[Date Prev][Date Next][Thread Prev][Thread Next][Date Index][Thread Index]
-source change !work Re: lynx-dev making lynx traversal crawl download
From: |
Bob |
Subject: |
-source change !work Re: lynx-dev making lynx traversal crawl download html, not text |
Date: |
Sat, 23 Mar 2002 02:57:54 -0500 |
Just the source_fun change dump_output_immediately = FALSE
didn't permit -traversal -crawl -source to download html source.
-source still caused one file download then quit, as usual.
next look at
-traveral and -crawl build a links table
links.[curdoc.link].lname
add_to_table(curdoc.address)
which they download into *.dat files via
sprintf(cfile,"lnk%08.dat",ccount);
Are the curdocs referenced in that table in source format?
Not since they are sprintfable?
Bob wrote:
> I don't find anywhere -traversal or -crawl use srcmode_for_next_retrieval,
> so that we could get html instead of text by srcmode_for_next_retrieval(1)
> instead of (0) or (-1).
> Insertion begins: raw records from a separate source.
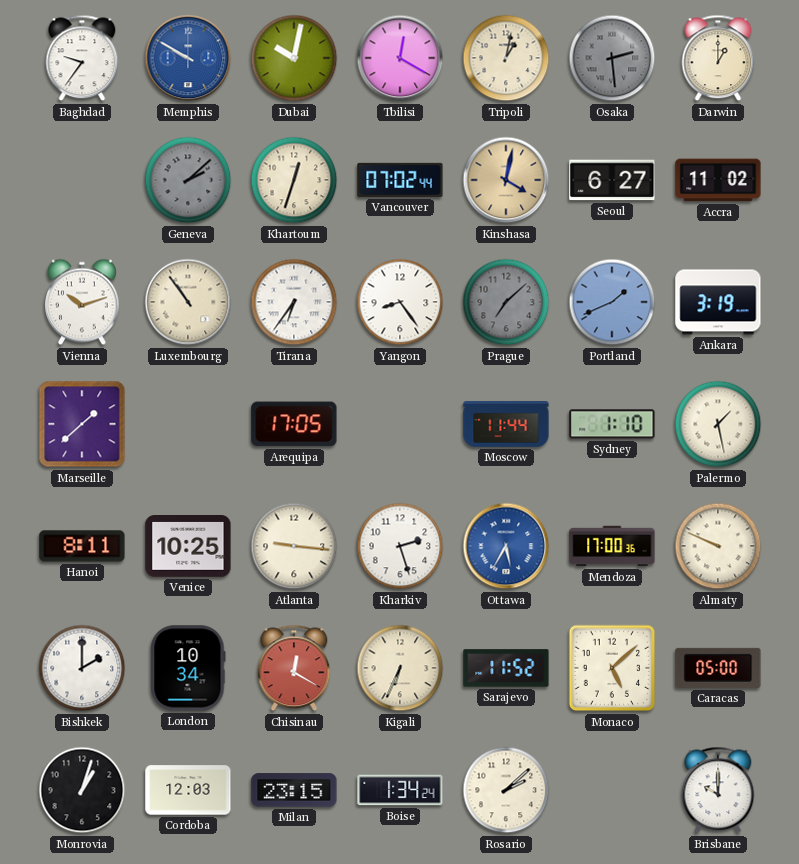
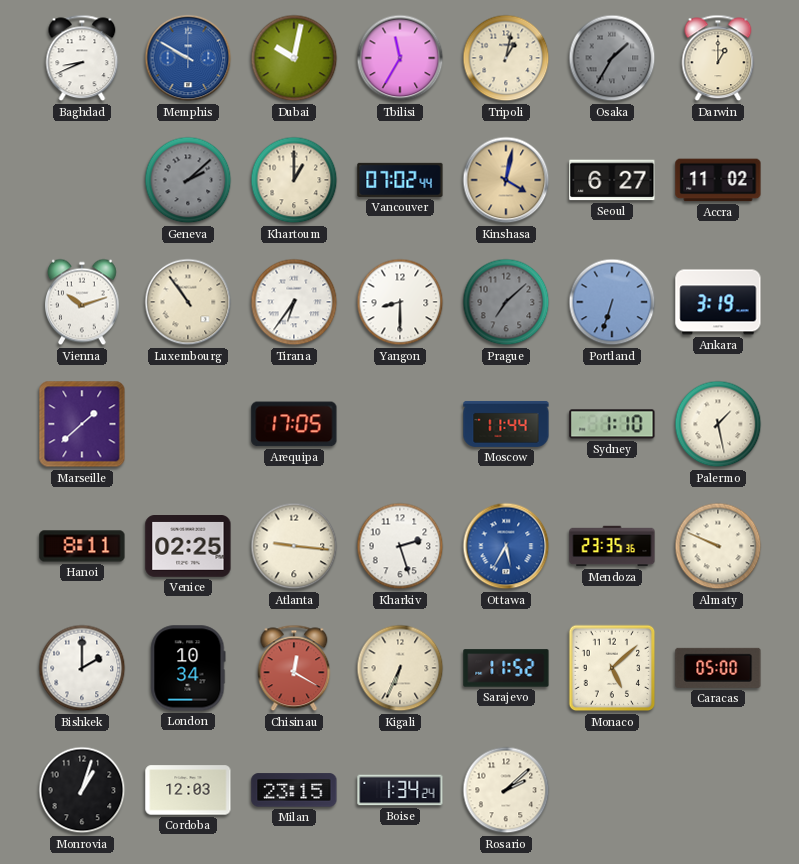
Baghdad: 9:36 -> 8:41
Tbilisi: 12:20 -> 11:35
Osaka: 2:29 -> 1:35
Khartoum: 12:33 -> 1:00
Yangon: 8:24 -> 8:30
Portland: 1:41 -> 6:33
Venice: 10:25 -> 02:25
Mendoza: 17:00 -> 23:35
Brisbane: 10:00 -> none
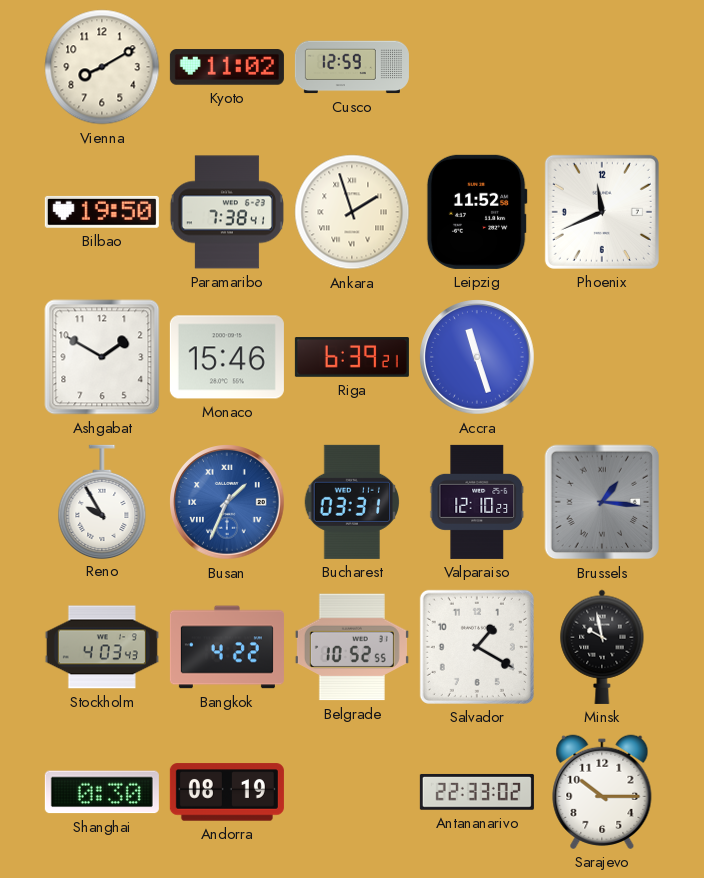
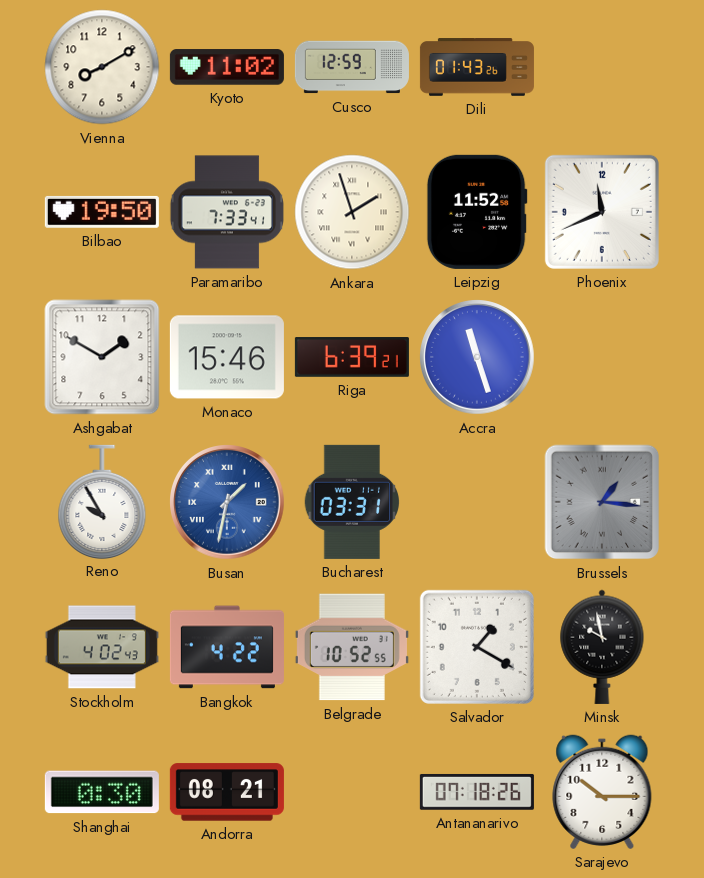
Dili: none -> 01:43
Paramaribo: 7:38 -> 7:33
Busan: 1:34 -> 1:32
Valparaiso: 12:10 -> none
Stockholm: 4:03 -> 4:02
Andorra: 08:19 -> 08:21
Antananarivo: 22:33 -> 07:18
I'm looking elsewhere now.
>
> OR
>
> Since all I need to do is have lynx try to open a URL, satisfy cookies
> demands, then request the same URL a second time to go around
> yahoo's ad page with "Continue to message" link(just requesting
> the same URL a second time), could I stdin a GET the URL twice,
> or once on command line and GET again?
>
> OR
>
> If view mode were set to default to "source" rather than "presentation"
> text mode, -traversal -crawl might download html.
>
> OR
>
> If -source was changed in the following way, -traversal -crawl -source
> might not quit on the first link like -dump, and might keep on going in
> source mode download to the *.dat files.
>
> the way it is now -source will make lynx quit on the first download
>
> /* -source */
> PRIVATE int source_fun ARGS1(
> char *, next_arg GCC_UNUSED)
> {
> dump_output_immediately = TRUE;
> HTOutputFormat = (LYPrependBase ?
> HTAtom_for("www/download") : HTAtom_for("www/dump"));
> LYcols = MAX_COLS;
> return 0;
> }
>
> could be
>
> /* -source */
> PRIVATE int source_fun ARGS1(
> char *, next_arg GCC_UNUSED) {
> dump_output_immediately = FALSE;
> if ( traversal != TRUE && crawl != TRUE ) {
> dump_output_immediately = TRUE;
> };
> HTOutputFormat = (LYPrependBase ?
> HTAtom_for("www/download") : HTAtom_for("www/dump"));
> LYcols = MAX_COLS;
> return 0;
> }
>
> That's not enough, though, since -traversal and -crawl would
> be downloading files, not just sending to stdout as -source.
>
> -traveral and -crawl build a links table
>
> links.[curdoc.link].lname
> add_to_table(curdoc.address)
>
> which they download into *.dat files via
>
> sprintf(cfile,"lnk%08.dat",ccount);
>
> Are the curdocs referenced in that table in source format?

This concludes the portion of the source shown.